METHODS: Longitudinal cohort study using survey data collected in February 2020 and May 2021 from primary care clinicians and staff in a university-based health system. The association between gender, caregiving hours, and perceived workplace support for caregiving responsibilities on the outcome of emotional exhaustion was tested using linear models with fixed effects.

RESULTS: Respondents included 336 clinicians and staff, with 77% identifying as female.
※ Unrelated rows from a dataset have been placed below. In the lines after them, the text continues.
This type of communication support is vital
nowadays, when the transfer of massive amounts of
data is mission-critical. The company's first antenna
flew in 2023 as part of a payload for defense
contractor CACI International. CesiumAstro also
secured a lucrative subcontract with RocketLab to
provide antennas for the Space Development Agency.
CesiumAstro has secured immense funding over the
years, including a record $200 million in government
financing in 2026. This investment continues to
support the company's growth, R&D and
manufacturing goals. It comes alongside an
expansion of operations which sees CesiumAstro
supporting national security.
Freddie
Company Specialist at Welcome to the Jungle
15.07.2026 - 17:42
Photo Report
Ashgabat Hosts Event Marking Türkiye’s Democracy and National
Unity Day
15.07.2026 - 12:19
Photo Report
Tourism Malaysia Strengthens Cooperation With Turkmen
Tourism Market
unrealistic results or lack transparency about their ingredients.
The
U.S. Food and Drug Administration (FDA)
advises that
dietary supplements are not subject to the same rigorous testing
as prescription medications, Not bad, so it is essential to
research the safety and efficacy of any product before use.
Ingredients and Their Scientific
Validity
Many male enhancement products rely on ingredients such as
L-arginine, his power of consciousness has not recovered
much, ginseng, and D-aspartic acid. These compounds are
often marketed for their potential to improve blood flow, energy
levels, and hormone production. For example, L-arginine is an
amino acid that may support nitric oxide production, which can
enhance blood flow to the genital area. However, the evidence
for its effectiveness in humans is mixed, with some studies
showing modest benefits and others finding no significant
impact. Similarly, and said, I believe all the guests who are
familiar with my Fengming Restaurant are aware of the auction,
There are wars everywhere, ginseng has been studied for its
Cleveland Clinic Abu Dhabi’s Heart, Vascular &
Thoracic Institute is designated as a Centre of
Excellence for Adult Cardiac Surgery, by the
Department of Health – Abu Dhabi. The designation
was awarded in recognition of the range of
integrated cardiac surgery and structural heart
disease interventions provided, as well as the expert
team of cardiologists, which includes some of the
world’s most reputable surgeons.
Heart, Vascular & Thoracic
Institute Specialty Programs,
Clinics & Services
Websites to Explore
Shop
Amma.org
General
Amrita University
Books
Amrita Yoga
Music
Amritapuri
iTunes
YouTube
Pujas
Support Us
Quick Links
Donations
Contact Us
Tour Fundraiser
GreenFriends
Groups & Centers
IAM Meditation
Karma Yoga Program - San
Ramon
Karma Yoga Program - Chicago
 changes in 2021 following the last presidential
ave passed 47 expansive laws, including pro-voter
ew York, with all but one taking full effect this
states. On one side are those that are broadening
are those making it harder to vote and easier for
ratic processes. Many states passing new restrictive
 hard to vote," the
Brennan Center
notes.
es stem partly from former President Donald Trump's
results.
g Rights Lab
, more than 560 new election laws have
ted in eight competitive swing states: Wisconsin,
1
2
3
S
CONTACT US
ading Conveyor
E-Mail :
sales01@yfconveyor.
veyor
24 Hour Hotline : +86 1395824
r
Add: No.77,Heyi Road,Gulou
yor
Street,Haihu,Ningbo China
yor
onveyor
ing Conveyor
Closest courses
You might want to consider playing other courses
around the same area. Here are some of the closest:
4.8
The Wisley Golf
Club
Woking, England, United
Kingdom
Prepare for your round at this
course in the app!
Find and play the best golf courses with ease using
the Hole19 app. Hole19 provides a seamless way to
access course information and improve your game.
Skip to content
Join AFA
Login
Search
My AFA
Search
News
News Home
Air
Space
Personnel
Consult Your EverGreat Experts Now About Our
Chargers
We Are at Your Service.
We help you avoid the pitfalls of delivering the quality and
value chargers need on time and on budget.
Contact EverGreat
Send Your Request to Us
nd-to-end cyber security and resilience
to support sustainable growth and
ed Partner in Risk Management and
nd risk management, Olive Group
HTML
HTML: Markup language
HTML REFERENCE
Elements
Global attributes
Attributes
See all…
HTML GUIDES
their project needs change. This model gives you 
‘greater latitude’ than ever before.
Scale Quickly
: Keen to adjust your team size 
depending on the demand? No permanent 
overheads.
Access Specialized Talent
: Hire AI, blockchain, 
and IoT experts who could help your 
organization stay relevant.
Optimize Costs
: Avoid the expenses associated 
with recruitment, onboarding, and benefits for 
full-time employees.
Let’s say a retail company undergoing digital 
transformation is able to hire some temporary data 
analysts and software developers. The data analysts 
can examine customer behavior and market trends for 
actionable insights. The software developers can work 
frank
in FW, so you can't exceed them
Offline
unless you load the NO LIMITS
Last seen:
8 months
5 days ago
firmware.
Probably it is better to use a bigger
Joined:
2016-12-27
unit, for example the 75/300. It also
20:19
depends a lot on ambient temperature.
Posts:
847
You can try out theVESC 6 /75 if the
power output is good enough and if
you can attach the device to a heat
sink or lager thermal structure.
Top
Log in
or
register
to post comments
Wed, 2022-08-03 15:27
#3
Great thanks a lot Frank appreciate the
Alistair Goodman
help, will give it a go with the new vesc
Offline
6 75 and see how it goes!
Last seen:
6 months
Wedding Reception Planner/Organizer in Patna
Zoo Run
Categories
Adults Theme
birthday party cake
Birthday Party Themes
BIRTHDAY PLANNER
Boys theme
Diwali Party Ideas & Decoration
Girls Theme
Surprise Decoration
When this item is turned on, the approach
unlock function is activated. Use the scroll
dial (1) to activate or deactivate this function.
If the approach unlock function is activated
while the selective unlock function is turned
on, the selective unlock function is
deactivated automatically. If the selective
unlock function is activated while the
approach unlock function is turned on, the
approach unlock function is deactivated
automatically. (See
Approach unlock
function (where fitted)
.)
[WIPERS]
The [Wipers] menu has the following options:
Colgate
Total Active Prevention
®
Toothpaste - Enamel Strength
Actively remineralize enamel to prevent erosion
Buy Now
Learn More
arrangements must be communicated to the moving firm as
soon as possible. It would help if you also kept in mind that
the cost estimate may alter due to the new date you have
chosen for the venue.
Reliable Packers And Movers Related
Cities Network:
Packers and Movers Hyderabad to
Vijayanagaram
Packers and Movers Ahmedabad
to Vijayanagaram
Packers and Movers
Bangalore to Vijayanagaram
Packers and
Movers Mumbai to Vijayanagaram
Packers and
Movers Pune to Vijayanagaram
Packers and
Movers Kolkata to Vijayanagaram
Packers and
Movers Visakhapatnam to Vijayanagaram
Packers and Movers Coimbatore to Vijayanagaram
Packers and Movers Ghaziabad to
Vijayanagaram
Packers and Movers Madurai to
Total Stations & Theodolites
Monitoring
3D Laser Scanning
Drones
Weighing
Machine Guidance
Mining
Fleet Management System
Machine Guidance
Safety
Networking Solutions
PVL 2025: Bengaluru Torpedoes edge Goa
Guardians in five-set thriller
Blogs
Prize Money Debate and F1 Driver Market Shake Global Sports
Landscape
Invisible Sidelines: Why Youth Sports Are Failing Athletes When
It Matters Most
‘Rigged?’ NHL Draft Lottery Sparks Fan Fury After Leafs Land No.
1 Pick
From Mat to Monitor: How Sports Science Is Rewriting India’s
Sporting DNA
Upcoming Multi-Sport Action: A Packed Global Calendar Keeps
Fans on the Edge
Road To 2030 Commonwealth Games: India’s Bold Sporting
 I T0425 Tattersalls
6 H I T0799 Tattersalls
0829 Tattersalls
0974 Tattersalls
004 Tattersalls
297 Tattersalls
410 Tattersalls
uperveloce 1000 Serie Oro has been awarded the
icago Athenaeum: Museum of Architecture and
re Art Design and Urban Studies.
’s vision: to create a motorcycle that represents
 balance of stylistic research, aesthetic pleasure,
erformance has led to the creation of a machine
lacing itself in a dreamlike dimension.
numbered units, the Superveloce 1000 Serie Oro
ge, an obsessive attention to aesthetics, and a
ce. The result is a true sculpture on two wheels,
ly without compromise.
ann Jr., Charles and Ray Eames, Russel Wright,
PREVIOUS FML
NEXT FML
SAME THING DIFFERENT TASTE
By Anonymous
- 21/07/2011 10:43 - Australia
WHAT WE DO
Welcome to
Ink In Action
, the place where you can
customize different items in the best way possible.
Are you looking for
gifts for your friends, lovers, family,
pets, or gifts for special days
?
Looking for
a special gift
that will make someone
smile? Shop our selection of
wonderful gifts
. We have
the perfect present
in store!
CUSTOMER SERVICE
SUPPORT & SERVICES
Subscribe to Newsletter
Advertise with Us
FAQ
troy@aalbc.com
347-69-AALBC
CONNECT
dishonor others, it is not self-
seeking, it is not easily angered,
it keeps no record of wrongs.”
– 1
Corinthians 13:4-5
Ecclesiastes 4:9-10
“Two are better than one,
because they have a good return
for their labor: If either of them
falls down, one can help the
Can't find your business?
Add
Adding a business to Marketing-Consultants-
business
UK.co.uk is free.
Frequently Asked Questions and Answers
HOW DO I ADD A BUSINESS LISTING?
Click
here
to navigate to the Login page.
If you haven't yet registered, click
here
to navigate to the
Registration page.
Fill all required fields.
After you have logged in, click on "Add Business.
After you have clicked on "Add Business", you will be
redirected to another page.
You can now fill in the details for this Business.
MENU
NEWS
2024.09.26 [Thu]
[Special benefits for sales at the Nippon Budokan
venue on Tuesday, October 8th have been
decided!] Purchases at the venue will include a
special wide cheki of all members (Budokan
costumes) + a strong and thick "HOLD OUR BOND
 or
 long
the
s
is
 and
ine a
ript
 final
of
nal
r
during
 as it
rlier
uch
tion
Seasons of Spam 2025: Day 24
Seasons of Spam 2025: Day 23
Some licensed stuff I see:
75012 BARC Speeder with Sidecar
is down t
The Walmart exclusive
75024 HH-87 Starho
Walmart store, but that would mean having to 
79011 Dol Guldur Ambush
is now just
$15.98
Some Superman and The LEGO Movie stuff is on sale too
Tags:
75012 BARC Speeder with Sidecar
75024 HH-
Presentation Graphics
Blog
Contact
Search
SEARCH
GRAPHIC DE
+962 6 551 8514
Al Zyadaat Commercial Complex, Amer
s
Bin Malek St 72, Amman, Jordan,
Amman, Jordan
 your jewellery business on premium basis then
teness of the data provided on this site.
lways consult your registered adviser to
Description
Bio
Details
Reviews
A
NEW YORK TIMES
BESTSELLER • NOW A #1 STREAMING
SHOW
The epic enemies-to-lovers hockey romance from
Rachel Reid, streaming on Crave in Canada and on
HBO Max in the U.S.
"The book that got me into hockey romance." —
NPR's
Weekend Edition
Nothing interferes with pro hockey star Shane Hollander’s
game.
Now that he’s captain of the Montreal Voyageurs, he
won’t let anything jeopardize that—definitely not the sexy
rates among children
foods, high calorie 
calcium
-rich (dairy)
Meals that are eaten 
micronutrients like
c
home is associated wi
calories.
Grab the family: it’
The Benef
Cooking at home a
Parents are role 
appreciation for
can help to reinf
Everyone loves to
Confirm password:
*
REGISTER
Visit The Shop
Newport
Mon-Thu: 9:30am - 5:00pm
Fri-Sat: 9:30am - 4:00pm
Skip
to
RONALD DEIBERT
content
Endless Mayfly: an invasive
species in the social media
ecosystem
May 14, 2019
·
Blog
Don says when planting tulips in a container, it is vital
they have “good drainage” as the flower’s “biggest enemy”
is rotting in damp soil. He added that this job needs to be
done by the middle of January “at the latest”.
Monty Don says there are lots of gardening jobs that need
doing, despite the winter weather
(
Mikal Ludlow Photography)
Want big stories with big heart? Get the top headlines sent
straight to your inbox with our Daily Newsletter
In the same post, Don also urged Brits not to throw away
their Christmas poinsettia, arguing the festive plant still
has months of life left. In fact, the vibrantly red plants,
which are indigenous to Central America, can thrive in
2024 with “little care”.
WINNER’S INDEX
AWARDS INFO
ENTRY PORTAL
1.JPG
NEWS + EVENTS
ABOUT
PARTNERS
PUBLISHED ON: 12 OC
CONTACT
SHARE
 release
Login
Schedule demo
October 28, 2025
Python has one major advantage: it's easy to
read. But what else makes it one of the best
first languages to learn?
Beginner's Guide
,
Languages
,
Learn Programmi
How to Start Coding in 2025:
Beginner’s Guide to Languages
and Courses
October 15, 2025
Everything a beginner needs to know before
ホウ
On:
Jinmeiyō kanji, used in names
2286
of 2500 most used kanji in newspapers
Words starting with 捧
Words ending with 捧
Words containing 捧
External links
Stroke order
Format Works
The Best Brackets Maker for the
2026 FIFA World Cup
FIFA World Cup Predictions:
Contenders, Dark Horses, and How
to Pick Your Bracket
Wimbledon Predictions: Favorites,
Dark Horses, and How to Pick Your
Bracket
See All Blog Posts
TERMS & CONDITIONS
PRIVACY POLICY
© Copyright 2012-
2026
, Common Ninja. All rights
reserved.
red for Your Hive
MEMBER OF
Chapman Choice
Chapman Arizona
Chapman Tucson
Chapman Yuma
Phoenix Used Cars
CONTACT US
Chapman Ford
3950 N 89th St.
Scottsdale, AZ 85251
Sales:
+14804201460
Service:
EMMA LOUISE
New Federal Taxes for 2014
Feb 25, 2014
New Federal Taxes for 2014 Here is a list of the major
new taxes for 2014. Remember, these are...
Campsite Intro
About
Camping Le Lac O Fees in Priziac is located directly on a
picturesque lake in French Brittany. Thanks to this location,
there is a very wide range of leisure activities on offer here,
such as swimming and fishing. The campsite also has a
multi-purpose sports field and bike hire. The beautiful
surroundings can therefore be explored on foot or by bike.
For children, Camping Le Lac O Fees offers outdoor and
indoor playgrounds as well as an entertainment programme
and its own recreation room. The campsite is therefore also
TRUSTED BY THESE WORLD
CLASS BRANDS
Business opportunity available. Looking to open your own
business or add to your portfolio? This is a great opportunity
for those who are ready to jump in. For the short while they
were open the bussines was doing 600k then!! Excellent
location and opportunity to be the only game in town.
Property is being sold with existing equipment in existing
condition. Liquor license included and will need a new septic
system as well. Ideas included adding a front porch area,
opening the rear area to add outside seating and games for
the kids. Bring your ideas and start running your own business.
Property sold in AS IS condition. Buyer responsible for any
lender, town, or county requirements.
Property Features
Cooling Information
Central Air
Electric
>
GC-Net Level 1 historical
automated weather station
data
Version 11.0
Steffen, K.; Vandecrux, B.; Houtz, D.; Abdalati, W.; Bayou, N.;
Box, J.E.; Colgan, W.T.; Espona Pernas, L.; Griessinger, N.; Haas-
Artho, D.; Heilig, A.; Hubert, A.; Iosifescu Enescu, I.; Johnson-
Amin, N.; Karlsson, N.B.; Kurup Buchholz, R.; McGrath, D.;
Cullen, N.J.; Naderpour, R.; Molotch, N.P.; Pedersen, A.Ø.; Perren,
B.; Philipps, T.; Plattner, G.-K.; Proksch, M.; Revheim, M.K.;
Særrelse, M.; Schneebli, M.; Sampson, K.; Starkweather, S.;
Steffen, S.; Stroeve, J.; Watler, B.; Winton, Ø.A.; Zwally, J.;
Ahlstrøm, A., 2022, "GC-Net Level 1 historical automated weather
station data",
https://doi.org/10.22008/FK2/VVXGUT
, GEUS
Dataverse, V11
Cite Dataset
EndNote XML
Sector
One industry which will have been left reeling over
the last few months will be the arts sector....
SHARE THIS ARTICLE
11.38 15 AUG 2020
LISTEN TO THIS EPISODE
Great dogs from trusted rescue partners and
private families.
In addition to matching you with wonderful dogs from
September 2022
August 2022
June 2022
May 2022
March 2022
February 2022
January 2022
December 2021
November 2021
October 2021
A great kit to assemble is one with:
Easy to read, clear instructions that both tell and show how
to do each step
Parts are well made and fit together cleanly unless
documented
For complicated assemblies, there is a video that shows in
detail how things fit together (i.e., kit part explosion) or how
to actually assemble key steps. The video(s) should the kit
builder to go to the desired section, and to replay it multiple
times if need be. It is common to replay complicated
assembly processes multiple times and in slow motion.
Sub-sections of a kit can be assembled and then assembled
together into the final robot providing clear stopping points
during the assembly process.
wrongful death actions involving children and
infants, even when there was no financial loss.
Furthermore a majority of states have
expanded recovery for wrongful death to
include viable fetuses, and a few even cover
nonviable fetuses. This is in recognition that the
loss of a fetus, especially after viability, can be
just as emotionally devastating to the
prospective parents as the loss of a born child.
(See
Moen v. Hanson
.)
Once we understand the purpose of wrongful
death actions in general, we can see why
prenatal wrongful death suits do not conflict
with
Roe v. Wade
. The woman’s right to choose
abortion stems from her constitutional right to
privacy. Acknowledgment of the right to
Female clinicians reported greater emotional exhaustion than male clinicians in 2021. Female gender, more caregiving hours, and lower workplace support were associated with higher clinician burnout. In longitudinal analysis for clinicians, hours of caregiving but not work supportiveness was associated with an increase in emotional exhaustion from 2020-2021. For staff, supportiveness of the workplace for caregiving responsibilities, but not gender or caregiving hours, was associated with lower exhaustion in 2021 and was protective against increased exhaustion from 2020-2021.

CONCLUSIONS: Beyond the acute stressors of the COVID-19 pandemic, ensuring the sustainability of a healthcare workforce that shoulders caregiving responsibility requires policies and operational models that adequately support workers with high caregiving responsibilities and work supports that encourage workers to take full advantage of the accommodations for which they are eligible.